Arayı çok açmayacağım demiştim :) Yorumlarınızı bekliyorum :)
Keyifli okumalar :)
BÖLÜM 2
Carmela önümde merdivenlerden aşağı iniyordu. Beline kadar gelen saçlarından yapılmış örgüsü her hareketinde vücudunun iki yanında salınıyordu. Küçüklüğünden beri saçlarını hep örüp yatardı. Daha doğrusu saçlarını annem örerdi. Ben de annemi izlerdim. Saçları örerken takındığı ciddiyet gözlerinden anlaşılırdı. Yine de örgünün başından sonuna kadar yüzünden şefkat hiç eksik olmazdı. Hep onun gibi olmak istemiştim. Sevgi dolu bakışları gözümün önüne gelince birden ürperdim.

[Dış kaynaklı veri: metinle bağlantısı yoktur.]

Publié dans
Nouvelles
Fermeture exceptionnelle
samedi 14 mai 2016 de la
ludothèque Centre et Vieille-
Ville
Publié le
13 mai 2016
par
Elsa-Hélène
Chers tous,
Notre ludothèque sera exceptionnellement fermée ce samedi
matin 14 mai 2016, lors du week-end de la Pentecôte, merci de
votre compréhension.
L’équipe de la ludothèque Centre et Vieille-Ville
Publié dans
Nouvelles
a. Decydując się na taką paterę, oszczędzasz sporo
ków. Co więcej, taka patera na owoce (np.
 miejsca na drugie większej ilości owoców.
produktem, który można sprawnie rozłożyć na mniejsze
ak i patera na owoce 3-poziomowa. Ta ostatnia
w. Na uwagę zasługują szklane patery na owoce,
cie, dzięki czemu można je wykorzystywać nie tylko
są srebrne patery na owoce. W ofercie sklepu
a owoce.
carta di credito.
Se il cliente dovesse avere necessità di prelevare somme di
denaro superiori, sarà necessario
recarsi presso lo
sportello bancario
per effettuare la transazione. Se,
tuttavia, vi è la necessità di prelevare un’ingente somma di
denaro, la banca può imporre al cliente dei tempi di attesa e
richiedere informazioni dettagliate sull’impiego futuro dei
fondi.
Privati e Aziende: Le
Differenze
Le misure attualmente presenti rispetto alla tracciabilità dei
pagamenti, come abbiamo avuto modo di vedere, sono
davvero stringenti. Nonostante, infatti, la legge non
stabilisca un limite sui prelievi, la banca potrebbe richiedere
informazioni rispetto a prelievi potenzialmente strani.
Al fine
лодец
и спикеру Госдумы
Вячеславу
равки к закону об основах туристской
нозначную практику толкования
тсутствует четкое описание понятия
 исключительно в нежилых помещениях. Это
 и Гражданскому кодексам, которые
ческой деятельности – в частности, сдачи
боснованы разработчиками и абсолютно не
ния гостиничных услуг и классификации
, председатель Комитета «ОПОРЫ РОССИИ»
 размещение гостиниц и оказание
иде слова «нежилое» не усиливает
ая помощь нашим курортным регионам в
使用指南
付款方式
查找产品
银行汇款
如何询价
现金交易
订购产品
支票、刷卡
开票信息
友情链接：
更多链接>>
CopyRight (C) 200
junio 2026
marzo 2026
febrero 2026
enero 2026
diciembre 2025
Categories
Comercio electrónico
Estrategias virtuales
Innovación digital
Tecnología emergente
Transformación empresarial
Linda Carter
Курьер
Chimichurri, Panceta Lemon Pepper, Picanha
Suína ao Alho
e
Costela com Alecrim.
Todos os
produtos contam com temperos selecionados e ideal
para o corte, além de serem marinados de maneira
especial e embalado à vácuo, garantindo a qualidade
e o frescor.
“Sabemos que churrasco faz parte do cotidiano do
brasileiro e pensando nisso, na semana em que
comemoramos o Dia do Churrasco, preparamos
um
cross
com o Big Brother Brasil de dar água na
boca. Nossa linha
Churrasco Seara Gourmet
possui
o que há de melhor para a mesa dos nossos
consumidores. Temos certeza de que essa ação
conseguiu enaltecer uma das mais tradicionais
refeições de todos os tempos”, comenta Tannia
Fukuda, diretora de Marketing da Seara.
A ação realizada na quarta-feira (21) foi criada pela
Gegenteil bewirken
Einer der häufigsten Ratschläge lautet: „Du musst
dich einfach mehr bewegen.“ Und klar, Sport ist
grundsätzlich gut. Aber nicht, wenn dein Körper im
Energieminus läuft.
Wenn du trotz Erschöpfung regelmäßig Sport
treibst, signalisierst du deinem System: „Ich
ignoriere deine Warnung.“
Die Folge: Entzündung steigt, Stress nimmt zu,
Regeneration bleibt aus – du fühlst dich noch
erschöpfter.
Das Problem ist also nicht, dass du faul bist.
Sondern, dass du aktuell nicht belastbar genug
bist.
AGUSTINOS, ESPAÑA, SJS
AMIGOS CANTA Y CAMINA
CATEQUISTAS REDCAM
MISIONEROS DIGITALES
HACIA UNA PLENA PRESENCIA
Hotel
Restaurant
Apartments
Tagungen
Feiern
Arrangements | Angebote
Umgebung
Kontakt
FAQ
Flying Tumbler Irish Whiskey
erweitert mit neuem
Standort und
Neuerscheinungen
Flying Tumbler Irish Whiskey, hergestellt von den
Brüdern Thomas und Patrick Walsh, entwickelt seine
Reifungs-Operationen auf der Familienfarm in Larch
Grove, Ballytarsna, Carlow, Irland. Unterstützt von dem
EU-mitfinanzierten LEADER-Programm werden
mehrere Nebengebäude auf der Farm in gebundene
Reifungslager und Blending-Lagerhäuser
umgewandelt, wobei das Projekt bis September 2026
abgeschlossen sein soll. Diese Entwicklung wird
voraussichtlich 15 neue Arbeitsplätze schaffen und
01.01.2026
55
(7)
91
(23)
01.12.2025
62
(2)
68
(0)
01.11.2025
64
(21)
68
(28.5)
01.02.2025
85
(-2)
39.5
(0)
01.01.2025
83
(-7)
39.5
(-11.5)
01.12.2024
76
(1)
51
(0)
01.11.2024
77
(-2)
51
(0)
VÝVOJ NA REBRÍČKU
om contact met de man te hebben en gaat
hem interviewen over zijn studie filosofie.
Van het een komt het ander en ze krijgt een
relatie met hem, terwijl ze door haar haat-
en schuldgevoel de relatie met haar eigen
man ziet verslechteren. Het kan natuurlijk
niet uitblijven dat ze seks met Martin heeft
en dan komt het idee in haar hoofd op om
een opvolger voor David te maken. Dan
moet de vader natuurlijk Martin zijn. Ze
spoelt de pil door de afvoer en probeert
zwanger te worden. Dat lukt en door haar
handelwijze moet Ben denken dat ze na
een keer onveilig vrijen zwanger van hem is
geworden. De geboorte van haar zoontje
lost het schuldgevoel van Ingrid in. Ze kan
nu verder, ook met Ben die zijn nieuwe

Carmela ‘huzur’ adını verdiğimiz odaya doğru yöneldi ve bende peşinden gittim. Bu oda da bir akvaryum dolusu balık, çeşitli çiçekler ve duvarda da annemin yaptığı tablolar bulunuyordu. Odanın ortasında hasırdan yapılmış beyaz minderli bir koltuk takımı vardı. Tekli bir koltuğa en büyüğümüz Lana oturmuştu. Benden dört yaş, Carmela’dan iki yaş büyüktü. Onunla hiçbirimiz fazla anlaşamazdık, çoğu zaman kavga ederdik. Bu yüzden bir zamanlar annemle babama ait olan odada şimdi tek başına kalıyordu.

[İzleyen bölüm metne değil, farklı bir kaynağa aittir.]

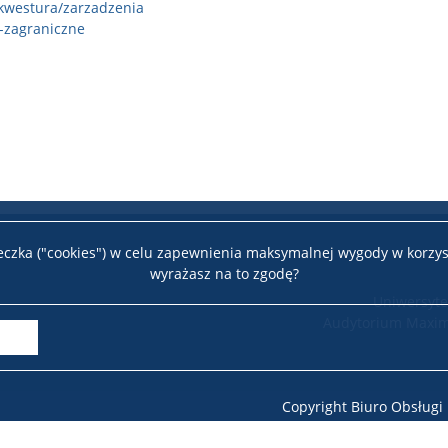
/kwestura/zarzadzenia
-zagraniczne
teczka ("cookies") w celu zapewnienia maksymalnej wygody w korzys
wyrażasz na to zgodę?
Uniwersyte
Audytorium Maxim
Copyright Biuro Obsług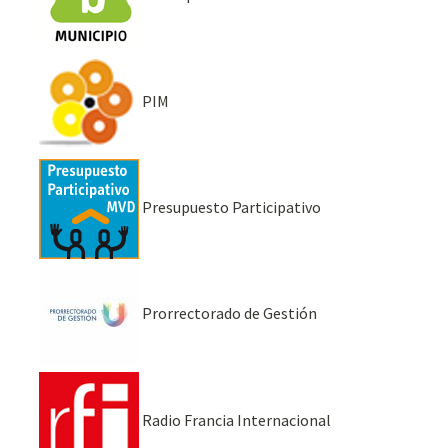
PIM
Presupuesto Participativo
Prorrectorado de Gestión
Radio Francia Internacional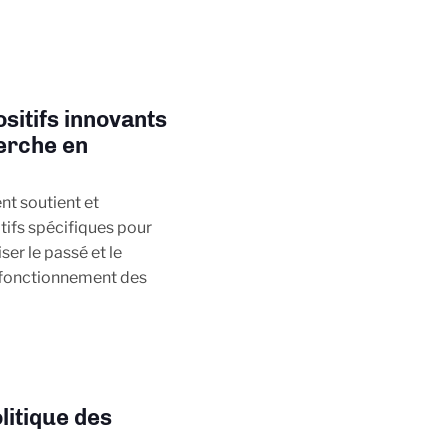
ositifs innovants
herche en
t soutient et
tifs spécifiques pour
er le passé et le
 fonctionnement des
litique des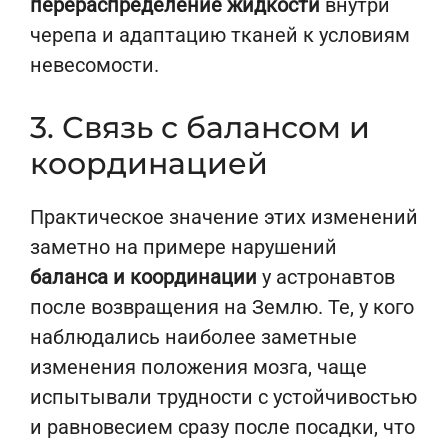
перераспределение жидкости
внутри
черепа и адаптацию тканей к условиям
невесомости.
3. Связь с балансом и
координацией
Практическое значение этих изменений
заметно на примере нарушений
баланса и координации
у астронавтов
после возвращения на Землю. Те, у кого
наблюдались наиболее заметные
изменения положения мозга, чаще
испытывали трудности с устойчивостью
и равновесием сразу после посадки, что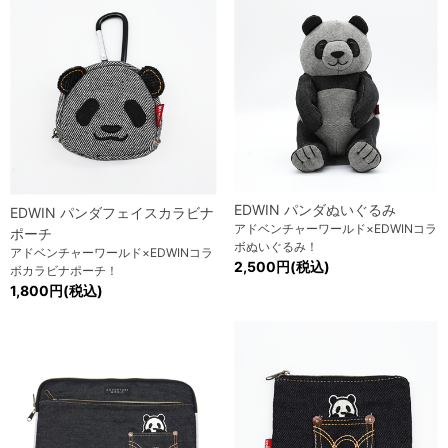
EDWIN パンダぬいぐるみ
EDWIN パンダフェイスカラビナ
アドベンチャーワールド×EDWINコラ
ポーチ
ボぬいぐるみ！
アドベンチャーワールド×EDWINコラ
2,500円(税込)
ボカラビナポーチ！
1,800円(税込)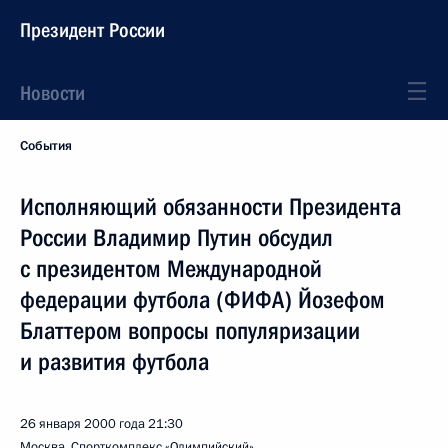
Президент России
Новости
События
Исполняющий обязанности Президента
России Владимир Путин обсудил
с президентом Международной
федерации футбола (ФИФА) Йозефом
Блаттером вопросы популяризации
и развития футбола
26 января 2000 года
21:30
Москва, Спорткомплекс «Олимпийский»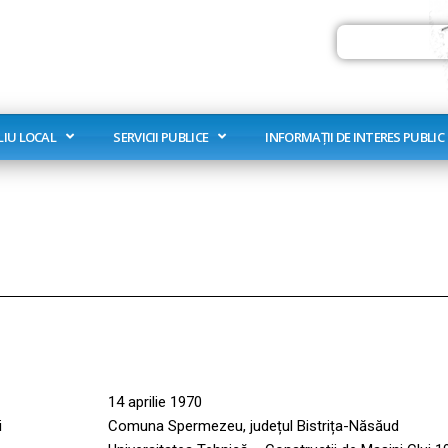
Search
LIU LOCAL
SERVICII PUBLICE
INFORMAȚII DE INTERES PUBLIC
14 aprilie 1970
i
Comuna Spermezeu, județul Bistrița-Năsăud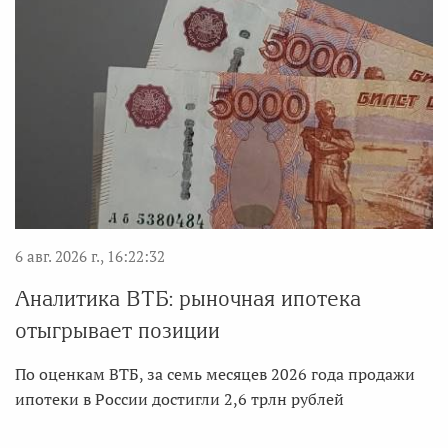
6 авг. 2026 г., 16:22:32
Аналитика ВТБ: рыночная ипотека
отыгрывает позиции
По оценкам ВТБ, за семь месяцев 2026 года продажи
ипотеки в России достигли 2,6 трлн рублей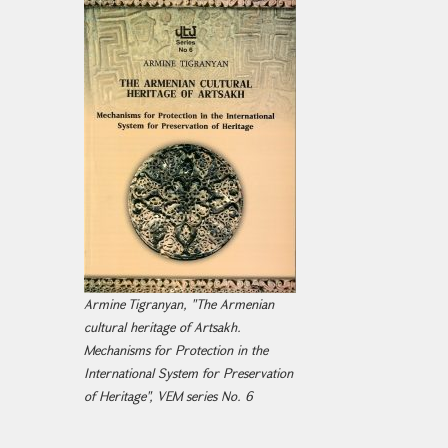
Armine Tigranyan, "The Armenian
cultural heritage of Artsakh.
Mechanisms for Protection in the
International System for Preservation
of Heritage", VEM series No. 6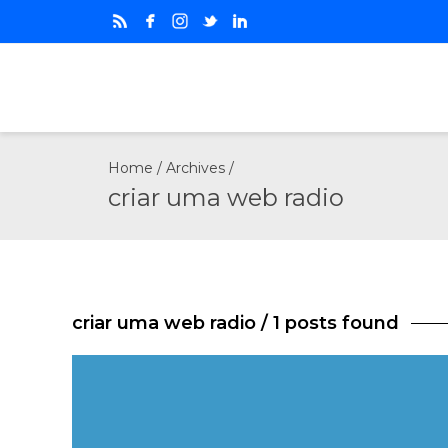
Home
/ Archives /
criar uma web radio
criar uma web radio
/ 1 posts found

Üçlü koltuğun bir kenarına başını koymuş Sofia sabah erken saatte onları çığlıklarımla uyandırmama daha fazla karşı koyamamış olacak ki uyukluyordu. Kaşlarının hafifçe çatık olması, rahatsız bir uykuda olduğunu gösteriyordu. Benden iki yaş küçüktü. İçimizde en deli dolu olan oydu. Hemen yanında en küçüğümüz olan Aida koltuğun öbür tarafına uzanmıştı. Uykusuzluktan gözleri kapanıyordu. Sofia ile aynı odada kalıyordu. Muhtemelen ikisi beraber aşağı inmişti. Evimiz biz beş kardeşe biraz dar geliyordu. Yine de hep beraber bu evde yaşamaktan memnunduk.

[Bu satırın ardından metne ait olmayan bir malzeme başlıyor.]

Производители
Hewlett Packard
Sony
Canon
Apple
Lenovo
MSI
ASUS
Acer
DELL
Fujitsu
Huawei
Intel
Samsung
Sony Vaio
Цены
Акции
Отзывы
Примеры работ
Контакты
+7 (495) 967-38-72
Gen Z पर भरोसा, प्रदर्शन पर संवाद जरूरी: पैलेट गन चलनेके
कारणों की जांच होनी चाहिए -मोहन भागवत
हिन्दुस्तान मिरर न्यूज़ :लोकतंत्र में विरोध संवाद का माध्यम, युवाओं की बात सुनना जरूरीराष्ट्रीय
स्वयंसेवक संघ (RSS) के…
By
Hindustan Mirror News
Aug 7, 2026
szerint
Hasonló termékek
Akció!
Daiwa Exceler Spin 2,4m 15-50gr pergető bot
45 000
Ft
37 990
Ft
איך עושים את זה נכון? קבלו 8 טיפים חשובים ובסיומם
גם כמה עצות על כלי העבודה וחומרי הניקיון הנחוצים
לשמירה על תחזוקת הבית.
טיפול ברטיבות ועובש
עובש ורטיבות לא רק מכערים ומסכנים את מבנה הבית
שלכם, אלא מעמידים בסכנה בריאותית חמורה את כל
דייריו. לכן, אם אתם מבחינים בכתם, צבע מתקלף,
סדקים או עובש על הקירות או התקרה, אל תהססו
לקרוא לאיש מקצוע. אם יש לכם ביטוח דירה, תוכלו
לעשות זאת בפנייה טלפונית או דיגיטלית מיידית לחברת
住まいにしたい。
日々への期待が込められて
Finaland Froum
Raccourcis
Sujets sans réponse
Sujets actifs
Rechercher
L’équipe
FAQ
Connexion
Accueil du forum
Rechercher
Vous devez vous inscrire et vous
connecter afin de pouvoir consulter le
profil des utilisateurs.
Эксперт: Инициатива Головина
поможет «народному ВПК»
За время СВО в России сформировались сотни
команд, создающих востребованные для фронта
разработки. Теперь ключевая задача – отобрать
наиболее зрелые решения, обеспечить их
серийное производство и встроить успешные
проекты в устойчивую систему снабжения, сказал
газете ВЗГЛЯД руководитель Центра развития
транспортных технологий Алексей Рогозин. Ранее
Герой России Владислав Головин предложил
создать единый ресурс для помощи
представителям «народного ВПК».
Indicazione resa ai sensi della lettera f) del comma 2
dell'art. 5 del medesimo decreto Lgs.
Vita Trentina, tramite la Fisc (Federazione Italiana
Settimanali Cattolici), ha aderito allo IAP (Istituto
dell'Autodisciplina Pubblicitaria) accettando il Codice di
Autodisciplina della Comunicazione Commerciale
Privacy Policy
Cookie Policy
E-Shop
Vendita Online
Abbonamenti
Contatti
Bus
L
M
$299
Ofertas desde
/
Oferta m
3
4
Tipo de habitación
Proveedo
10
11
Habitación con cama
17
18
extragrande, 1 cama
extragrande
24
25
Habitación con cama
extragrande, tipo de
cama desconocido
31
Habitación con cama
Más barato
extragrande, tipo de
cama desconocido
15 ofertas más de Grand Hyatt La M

Carmela diğer tekli koltuğa oturdu. Ben de Sophia ve Aida’nın oturduğu koltuğun ortasına kendimi attım. Evde en çok uyuyan ben olduğum halde gördüğüm rüyalar yüzünden diken üstündeydim ve bu da beni haliyle yorgun yapıyordu.
Bir süre birbirimize baktık ve sonunda Lana’ya döndük. Aida yaslandığı koltuk kenarından başını kaldırdı ve bana baktı. O kadar masumdu ki daha on sekizinde bile değildi. Yakında olacağını hissedebildiğim tehlikeye onu sürükleyemezdik.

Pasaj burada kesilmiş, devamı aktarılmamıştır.